At the conclusion of issue 1, after a vicious fight with highwaymen led to the discovery of an old United States Marine Corps site guarded by robots, Kit learns the truth of Doctor Hancock’s death – he was in fact killed by a mob of Ranger Scouts shortly after Armageddon. Doctor Hancock, his final minutes displayed by a futile hologram transmission, is less of a religious survivalist fountainhead than a frantic scientist whose experiment has run out of control. In the beginning of Scout’s Honor #2, we learn that Kit’s ambition upon her mother’s death and her exodus, under the protection of Ranger Scouts, from the Badlands was to become a Ranger Scout herself. By the conclusion of issue 3, we learn that the civilisation which slowly rises from the ashes, its zealotry fuelled by Doctor Hancock’s words, are a series of lies. Kit herself is compromised by the lie of her gender. By issue four, death in the uncompromising plains of the Badlands, hunted by the pink and clawed Hellspider, being splashed with acid rain, and with a sulphur storm brewing, is inevitable.

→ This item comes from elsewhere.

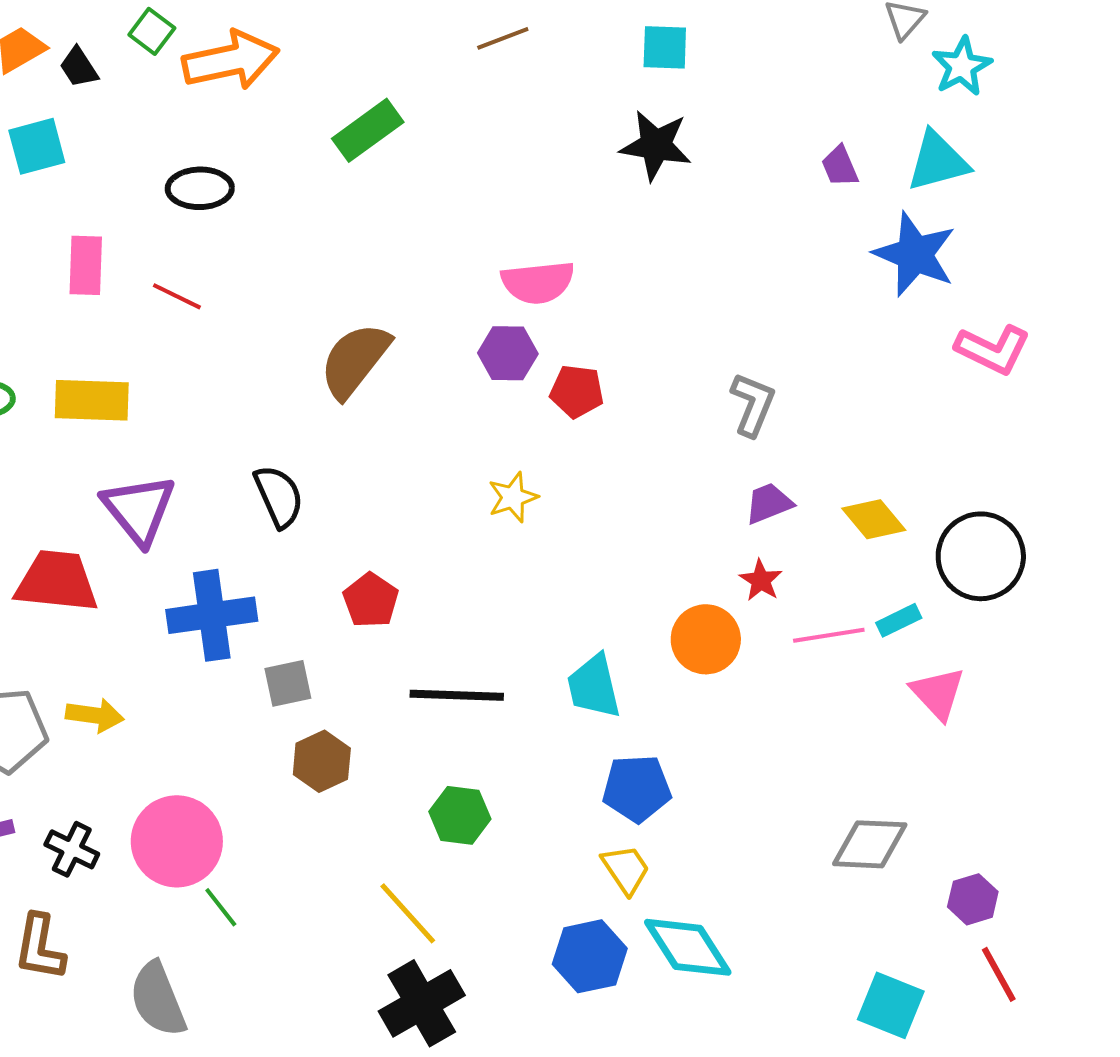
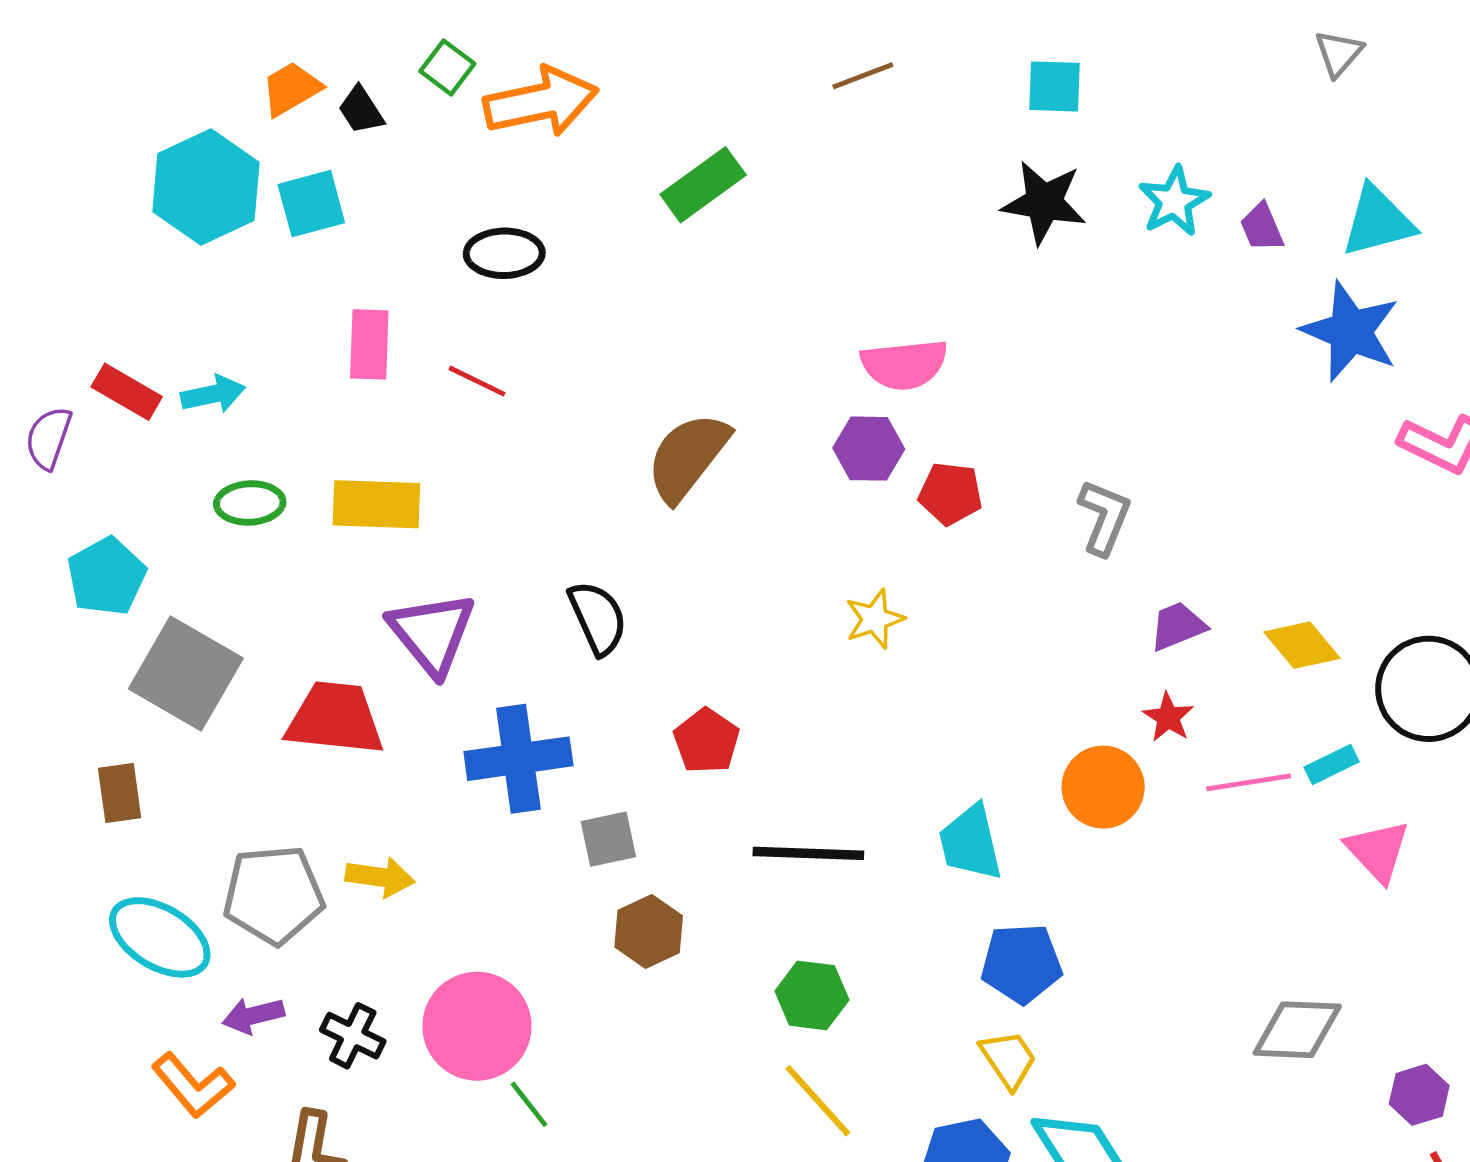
cyan star: (962, 66) -> (1174, 201), moved
gray L-shape: (753, 404) -> (1104, 517), moved
yellow line: (408, 913) -> (818, 1101), moved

As described in Acts 9:3-9 of the New Testament, while on the road to Damascus to persecute Christians, Saul the Pharisee is blinded by a light and led to conversion by a flash of light. Manichaeism was a widespread religion in the West prior to Christianity, and was based on the belief that god was, quite literally, light. The ancient Iranian religion Zoroastrianism regards its supreme being as the source of light. In issue four, Kit has her own epiphany by lightning. Mr Pepose draws yet again upon religious indicia. In the final issue of the tale, due for release shortly, will Kit become a new prophet for human survivors?
This is an engaging and entertaining work. Our principle regret is that we will not revisit Kit’s world upon the conclusion of this series with the release of issue five.